**WORK ORDER**:
Look through the entries below, please, and copy every line with the word "Каневской".

**Transcribed page contents**:
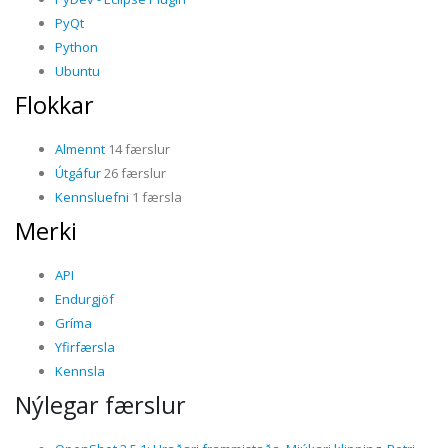
PyQt
Python
Ubuntu
Flokkar
Almennt
14 færslur
Útgáfur
26 færslur
Kennsluefni
1 færsla
Merki
API
Endurgjöf
Gríma
Yfirfærsla
Kennsla
Nýlegar færslur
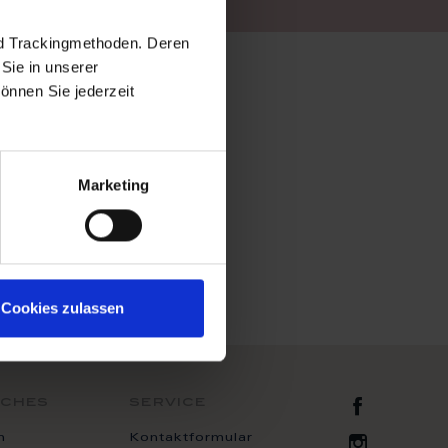
nd Trackingmethoden. Deren
Sie in unserer
önnen Sie jederzeit
Marketing
Cookies zulassen
Zur Fac
iches
service
m
Kontaktformular
Zur Inst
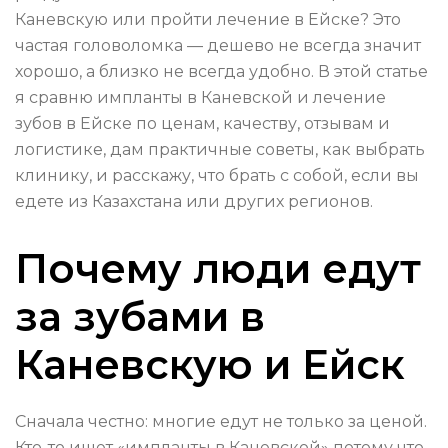
Каневскую или пройти лечение в Ейске? Это
частая головоломка — дешево не всегда значит
хорошо, а близко не всегда удобно. В этой статье
я сравню импланты в Каневской и лечение
зубов в Ейске по ценам, качеству, отзывам и
логистике, дам практичные советы, как выбрать
клинику, и расскажу, что брать с собой, если вы
едете из Казахстана или других регионов.
Почему люди едут
за зубами в
Каневскую и Ейск
Сначала честно: многие едут не только за ценой.
Кто-то ищет «импланты в Каневской» потому что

**WRITTEN SOLUTION**:
я сравню импланты в Каневской и лечение
Кто-то ищет «импланты в Каневской» потому что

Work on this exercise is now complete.